_Instructions for the task_. Count how many lines in the following data hold the word "YouLoveIt". Your answer is the number and nothing else.

_Records shown_.
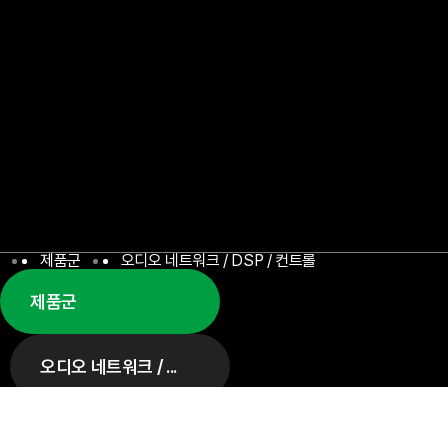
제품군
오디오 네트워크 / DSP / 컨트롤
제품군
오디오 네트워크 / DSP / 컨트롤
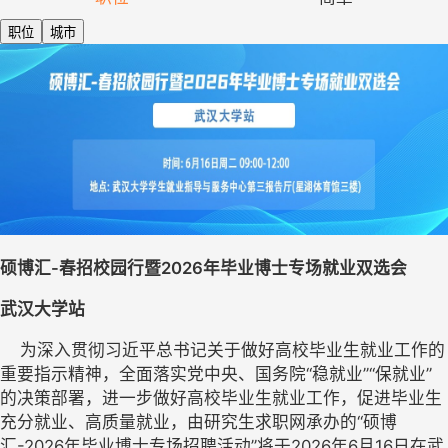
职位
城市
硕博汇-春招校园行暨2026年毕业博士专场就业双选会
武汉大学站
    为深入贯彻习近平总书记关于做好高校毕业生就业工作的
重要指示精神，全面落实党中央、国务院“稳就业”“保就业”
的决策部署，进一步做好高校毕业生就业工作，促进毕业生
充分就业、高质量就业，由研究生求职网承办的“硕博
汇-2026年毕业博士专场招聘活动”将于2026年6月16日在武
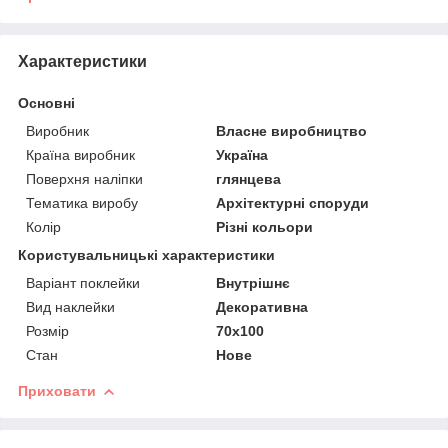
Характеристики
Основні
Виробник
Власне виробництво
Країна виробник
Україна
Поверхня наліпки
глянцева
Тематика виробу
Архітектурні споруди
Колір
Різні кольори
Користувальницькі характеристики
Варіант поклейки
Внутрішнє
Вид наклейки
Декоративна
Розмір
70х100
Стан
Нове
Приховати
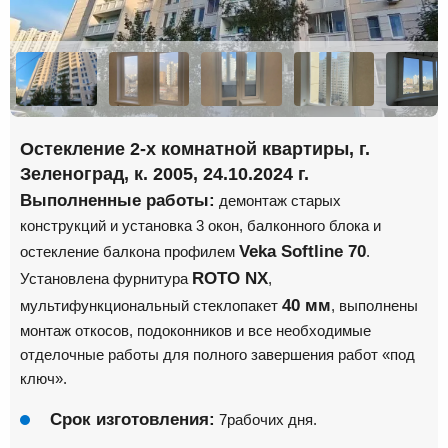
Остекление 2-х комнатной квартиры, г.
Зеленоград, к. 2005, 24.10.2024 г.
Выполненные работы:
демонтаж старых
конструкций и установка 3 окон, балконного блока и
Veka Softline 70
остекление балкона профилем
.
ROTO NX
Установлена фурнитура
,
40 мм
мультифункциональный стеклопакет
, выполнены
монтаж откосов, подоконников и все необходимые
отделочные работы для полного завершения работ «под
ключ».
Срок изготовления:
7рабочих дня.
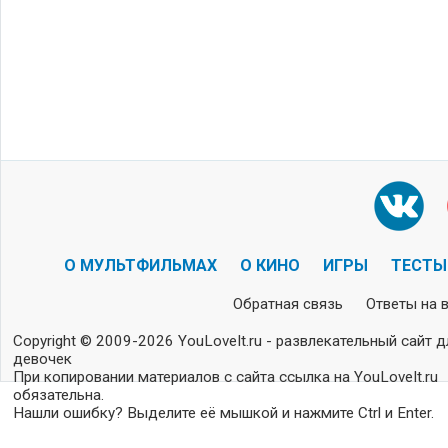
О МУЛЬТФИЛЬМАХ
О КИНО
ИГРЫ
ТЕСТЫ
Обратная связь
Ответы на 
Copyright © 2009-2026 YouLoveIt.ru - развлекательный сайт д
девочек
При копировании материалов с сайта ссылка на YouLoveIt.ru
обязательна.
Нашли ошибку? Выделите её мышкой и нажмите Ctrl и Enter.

_Response_. 2